Panna cotta is your friend. It tastes great, looks impressive, is embarrasingly easy to make, can be made in advance, is dead cheap, and is extremely versatile in the flavours that you can use.
Panna cotta can be thought of as a neutral base, to which you can add your choice of flavours. Spices are particularly good for this. The name (and dish) is Italian, meaning cooked cream. They are essentially flavoured cream, gently set with gelatine, making a soft sweet, just holding its shape on the plate.
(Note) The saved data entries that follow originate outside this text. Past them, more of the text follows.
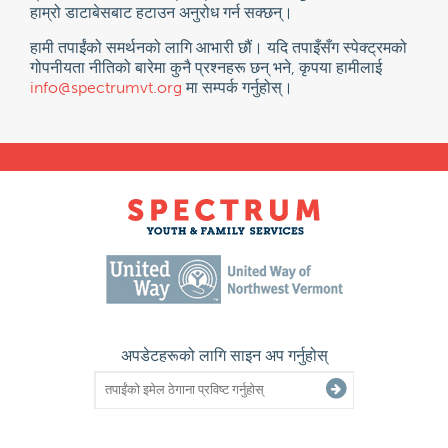
हाम्रो डाटाबेसबाट हटाउन अनुरोध गर्न सक्छन्।
हामी तपाईंको समर्थनको लागि आभारी छौं। यदि तपाइँसँग स्पेक्ट्रमको
गोपनीयता नीतिको बारेमा कुनै प्रश्नहरू छन् भने, कृपया हामीलाई
info@spectrumvt.org
मा सम्पर्क गर्नुहोस्।
अपडेटहरूको लागि साइन अप गर्नुहोस्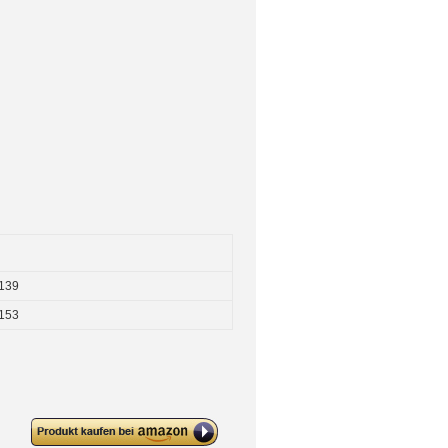
139
153
deleyCON Kabelschlauch mit
Klettverschluss 35mm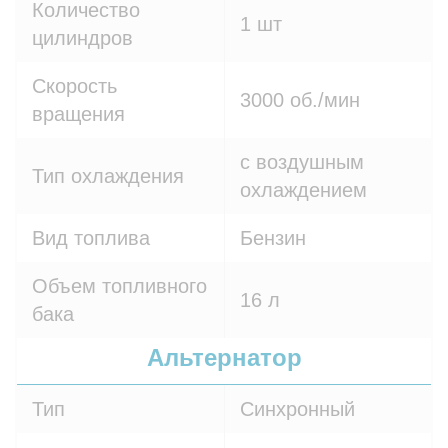
Количество
1 шт
цилиндров
Скорость
3000 об./мин
вращения
с воздушным
Тип охлаждения
охлаждением
Вид топлива
Бензин
Объем топливного
16 л
бака
Альтернатор
Тип
Синхронный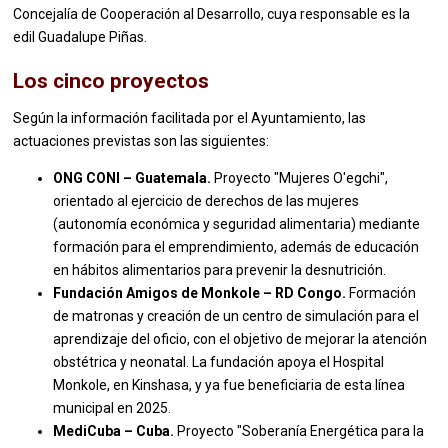
Concejalía de Cooperación al Desarrollo, cuya responsable es la
edil Guadalupe Piñas.
Los cinco proyectos
Según la información facilitada por el Ayuntamiento, las
actuaciones previstas son las siguientes:
ONG CONI – Guatemala.
Proyecto "Mujeres O'egchi",
orientado al ejercicio de derechos de las mujeres
(autonomía económica y seguridad alimentaria) mediante
formación para el emprendimiento, además de educación
en hábitos alimentarios para prevenir la desnutrición.
Fundación Amigos de Monkole – RD Congo.
Formación
de matronas y creación de un centro de simulación para el
aprendizaje del oficio, con el objetivo de mejorar la atención
obstétrica y neonatal. La fundación apoya el Hospital
Monkole, en Kinshasa, y ya fue beneficiaria de esta línea
municipal en 2025.
MediCuba – Cuba.
Proyecto "Soberanía Energética para la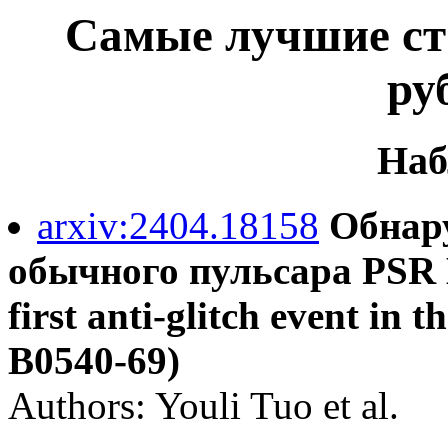
Самые лучшие ста
ру
Наб
arxiv:2404.18158
Обнару
обычного пульсара PSR B
first anti-glitch event in
B0540-69)
Authors: Youli Tuo et al.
These are just a few suggestions. Use your imagination! Have fun. I'm getting loads of ideas just writing this. How about some honey in there? Or saffron. Or both! That ginger sounded nice too. Keep experimenting! They're cheap as chips to make, so it doesn't matter too much if you get a couple of duds. Once you've started playing with ideas, you're bound to invent some classics of your own.



Gently warm the milk and cream with the flavourings, allowing time to infuse. Check the strength of flavour. Meanwhile, soften the gelatine in cold water. Sweeten the cream to taste. Remember, it shouldn't be actually "sweet", just take the edge off the taste.
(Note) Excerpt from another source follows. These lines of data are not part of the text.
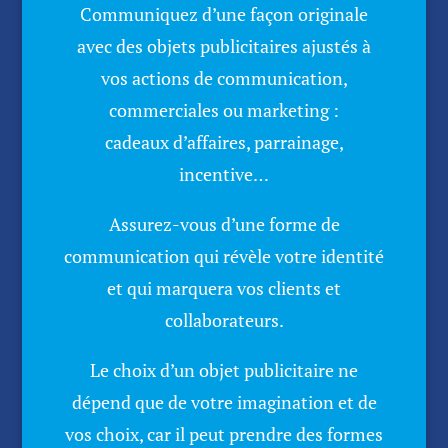
Communiquez d’une façon originale
avec des objets publicitaires ajustés à
vos actions de communication,
commerciales ou marketing :
cadeaux d’affaires, parrainage,
incentive…
Assurez-vous d’une forme de
communication qui révèle votre identité
et qui marquera vos clients et
collaborateurs.
Le choix d’un objet publicitaire ne
dépend que de votre imagination et de
vos choix, car il peut prendre des formes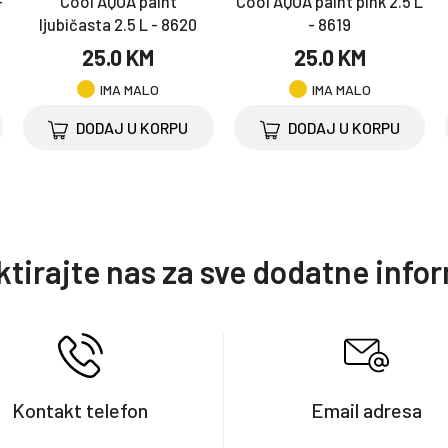
-
Cool AQUA paint
Cool AQUA paint pink 2.5 L
ljubičasta 2.5 L - 8620
- 8619
25.0 KM
25.0 KM
IMA MALO
IMA MALO
DODAJ U KORPU
DODAJ U KORPU
tirajte nas za sve dodatne info
Kontakt telefon
Email adresa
Dissolve the softened sheets of gelatine in the warmed milk/cream. Strain into a jug, and pour into dariole moulds. In the absence of these moulds, which are very useful for lots of individual puddings, use any other small moulds. Ramekins or even teacups would work, although the tall shape of a dariole looks great when the panna cotta is unmoulded, as it settles under its own weight, bulging slightly. This'll make about 6.
Chill for several hours or overnight, to set. When ready to serve, run a small knife around the inside edge of the mould. This is easier if you are using the straight-sided dariole. With a careful tap, turn the panna cotta out onto a plate. Watch it wobble! Add whatever accompaniments you are using and serve immediately.